Quelles ont été les conséquences immédiates de la guerre en Ukraine sur le secteur des travaux routiers ?
Très rapidement, il y a de cela une quinzaine de jours, nous avons été alertés par nos adhérents sur la montée des prix du bitume. Pour vous donner un ordre d’idée, ils faisaient état d’augmentations allant de 40 à 50 % par rapport aux moyennes de 2021. Une tendance à la hausse très forte qui s’accompagne d’une volatilité tout simplement délirante. Jusqu’alors les prix étaient fixés au mois. Désormais, ils varient plusieurs fois sur la période et dans des proportions impressionnantes. Et je ne parle même pas du surenchérissement du gaz qui se trouve être le principal carburant de nos usines d’enrobés. Concrètement, nous faisons face à une flambée concomitante qui nécessite une réaction immédiate.
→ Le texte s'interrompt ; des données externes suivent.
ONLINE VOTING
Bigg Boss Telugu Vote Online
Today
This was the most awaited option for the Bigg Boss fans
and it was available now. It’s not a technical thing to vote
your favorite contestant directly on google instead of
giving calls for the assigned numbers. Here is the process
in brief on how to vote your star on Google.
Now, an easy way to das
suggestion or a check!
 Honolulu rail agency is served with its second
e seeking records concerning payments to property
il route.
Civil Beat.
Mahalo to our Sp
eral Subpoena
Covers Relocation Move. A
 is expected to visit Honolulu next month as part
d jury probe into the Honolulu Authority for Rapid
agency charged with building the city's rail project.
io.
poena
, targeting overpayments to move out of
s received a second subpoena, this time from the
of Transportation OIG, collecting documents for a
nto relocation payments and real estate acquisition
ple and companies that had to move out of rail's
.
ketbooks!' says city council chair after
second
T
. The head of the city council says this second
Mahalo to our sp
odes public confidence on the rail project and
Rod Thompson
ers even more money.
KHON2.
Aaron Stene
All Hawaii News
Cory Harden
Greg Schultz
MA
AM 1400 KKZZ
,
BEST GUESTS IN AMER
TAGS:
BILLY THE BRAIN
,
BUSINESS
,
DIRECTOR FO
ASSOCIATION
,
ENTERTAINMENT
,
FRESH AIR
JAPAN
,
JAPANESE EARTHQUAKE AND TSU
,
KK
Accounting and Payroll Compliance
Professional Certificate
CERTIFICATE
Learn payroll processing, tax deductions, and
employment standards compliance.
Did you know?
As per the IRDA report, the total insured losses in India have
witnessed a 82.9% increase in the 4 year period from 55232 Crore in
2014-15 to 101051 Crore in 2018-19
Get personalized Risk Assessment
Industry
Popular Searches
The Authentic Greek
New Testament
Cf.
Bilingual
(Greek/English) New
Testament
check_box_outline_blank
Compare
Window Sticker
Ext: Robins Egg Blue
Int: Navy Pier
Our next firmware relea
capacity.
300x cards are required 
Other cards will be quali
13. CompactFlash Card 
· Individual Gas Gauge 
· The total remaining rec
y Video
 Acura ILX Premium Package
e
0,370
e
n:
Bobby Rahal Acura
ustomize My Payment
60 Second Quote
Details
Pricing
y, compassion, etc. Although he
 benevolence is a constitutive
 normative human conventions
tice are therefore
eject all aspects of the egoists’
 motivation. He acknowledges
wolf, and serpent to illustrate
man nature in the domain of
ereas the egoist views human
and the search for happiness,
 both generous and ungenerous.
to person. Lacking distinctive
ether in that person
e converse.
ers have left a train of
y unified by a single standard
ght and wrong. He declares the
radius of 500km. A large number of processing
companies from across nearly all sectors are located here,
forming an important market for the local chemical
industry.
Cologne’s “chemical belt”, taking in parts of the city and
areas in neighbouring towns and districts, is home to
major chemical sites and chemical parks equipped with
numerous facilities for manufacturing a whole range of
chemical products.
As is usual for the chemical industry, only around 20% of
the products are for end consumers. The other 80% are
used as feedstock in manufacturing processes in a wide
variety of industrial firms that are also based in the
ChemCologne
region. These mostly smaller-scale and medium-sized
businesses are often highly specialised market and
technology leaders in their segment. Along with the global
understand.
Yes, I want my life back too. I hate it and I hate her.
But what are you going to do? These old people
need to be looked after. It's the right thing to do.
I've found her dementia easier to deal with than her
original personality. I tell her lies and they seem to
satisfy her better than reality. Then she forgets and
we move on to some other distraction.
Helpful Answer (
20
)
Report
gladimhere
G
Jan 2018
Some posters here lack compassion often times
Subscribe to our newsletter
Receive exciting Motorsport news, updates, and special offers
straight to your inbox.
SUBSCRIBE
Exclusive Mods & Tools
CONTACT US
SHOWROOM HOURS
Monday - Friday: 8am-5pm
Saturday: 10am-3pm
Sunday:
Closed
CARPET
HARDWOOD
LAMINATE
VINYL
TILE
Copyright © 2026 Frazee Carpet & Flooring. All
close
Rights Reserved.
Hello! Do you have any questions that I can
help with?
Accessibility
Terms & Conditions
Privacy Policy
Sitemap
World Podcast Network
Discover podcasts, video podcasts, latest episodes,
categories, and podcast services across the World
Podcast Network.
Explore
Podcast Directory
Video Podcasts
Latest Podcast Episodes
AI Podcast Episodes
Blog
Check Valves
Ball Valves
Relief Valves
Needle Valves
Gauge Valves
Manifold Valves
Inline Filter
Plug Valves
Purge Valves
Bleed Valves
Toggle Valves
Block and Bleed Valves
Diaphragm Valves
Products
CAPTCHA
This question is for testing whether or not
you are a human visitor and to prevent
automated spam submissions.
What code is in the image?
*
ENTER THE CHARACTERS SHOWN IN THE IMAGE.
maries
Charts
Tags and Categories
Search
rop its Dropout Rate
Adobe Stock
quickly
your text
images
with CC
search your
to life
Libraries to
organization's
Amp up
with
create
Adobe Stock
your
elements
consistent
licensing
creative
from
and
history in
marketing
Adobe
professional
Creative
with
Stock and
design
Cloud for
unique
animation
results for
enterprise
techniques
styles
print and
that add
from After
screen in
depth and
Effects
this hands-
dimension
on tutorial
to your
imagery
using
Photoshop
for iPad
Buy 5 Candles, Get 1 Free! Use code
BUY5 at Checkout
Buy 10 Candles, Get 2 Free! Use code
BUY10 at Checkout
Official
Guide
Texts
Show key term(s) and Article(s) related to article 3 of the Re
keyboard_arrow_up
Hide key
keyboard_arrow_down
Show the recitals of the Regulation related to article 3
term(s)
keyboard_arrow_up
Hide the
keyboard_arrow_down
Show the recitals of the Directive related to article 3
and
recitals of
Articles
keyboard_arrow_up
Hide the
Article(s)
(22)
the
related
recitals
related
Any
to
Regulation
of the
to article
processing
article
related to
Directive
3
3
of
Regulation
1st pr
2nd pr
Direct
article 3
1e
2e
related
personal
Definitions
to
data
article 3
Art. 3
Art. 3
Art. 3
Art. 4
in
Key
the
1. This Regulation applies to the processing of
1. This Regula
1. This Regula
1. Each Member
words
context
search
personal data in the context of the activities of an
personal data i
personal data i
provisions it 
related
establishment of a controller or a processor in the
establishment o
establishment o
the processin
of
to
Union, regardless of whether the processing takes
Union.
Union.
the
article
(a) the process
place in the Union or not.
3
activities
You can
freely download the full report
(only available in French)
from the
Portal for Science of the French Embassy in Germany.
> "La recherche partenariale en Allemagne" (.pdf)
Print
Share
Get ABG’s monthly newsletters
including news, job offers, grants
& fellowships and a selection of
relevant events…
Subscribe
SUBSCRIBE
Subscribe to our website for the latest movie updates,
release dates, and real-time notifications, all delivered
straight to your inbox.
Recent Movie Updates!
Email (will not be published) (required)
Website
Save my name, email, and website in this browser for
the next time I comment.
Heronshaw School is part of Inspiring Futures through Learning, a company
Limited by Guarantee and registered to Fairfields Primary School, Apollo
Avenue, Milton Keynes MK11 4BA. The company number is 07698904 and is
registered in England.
En quoi la hausse du gaz se distingue-t-elle de celle des autres énergies ?
Début janvier déjà, le gaz grimpait beaucoup plus vite. La crise géopolitique n’a fait qu’amplifier ce phénomène, au point qu’il n’y a plus d’homothétie avec l’évolution des autres énergies. Il existe désormais une distorsion entre l’évolution de son prix et celle des carburants tels que le fuel par exemple. Ce constat nous a poussés à solliciter l’Insee dans le but qu’il prenne en compte en urgence ces variations dans les indices utilisés pour actualiser les prix dans les marchés publics. Cette adaptation est capitale pour ne pas faire peser le risque d’évolution de matières premières sur les entreprises.
Comment les pouvoir publics peuvent-ils réagir face à une telle flambée des prix ?
Nous avons demandé au ministère des Transports de réactiver la cellule de crise qui avait été mise en place en 2018 quand il nous a fallu faire face aux difficultés industrielles rencontrées par les raffineries françaises. Nous espérons qu’elle pourra se réunir dans les prochains jours car l’emballement actuel des prix ne permet plus aux indexations de suivre. Suivant ce constat, il nous paraît essentiel que l’index TP 09 qui s’applique aux marchés publics intègre davantage l’ampleur des variations spécifiques du gaz.
Craignez-vous que ces tensions sur les prix et l’évolution de la situation géopolitique n’entraînent des pénuries de bitume ?
A Donges en Loire-Atlantique, par exemple, nous savons que la raffinerie peine à redémarrer. Oui, des difficultés commencent à apparaître de même que des pénuries ponctuelles, tant pour les bitumes que sur les carburants. Pour l’heure, il s’agit de contingentements qui n’entraînent pas de rupture d’approvisionnements. Reste qu’il arrive désormais que des commandes ne puissent être que partiellement honorées par les fournisseurs. Là où l’entreprise attendait 10 000 litres, il lui faut se contenter de 5000.
La situation peut-elle se dégrader jusqu’à entraîner des arrêts de chantier ?
A cet instant, nous n’en sommes pas là. Mais dès lors que la rupture d’approvisionnement est possible, l’arrêt de chantier l’est aussi. En France, nous sommes devenus dépendants de l’international pour la fourniture de bitumes. Sachant que la Russie fait partie des pays producteurs, d’éventuels embargos et leurs conséquences sur les acteurs du marché peuvent évidemment entraîner des tensions sur ce produit. Il faudrait alors en intégrer de nouveaux avec toutes les problématiques de qualité que cela suppose.
Avez-vous le sentiment de faire face à une situation inédite ?
Très particulière à tout le moins. Une évolution aussi brutale et globale des prix, nous n’en avions pas connu depuis 20 ou 30 ans. Transition écologique, situation géopolitique… Nous faisons face à des changements profonds et il est important que les pouvoirs publics se mobilisent comme ils ont su le faire par le passé.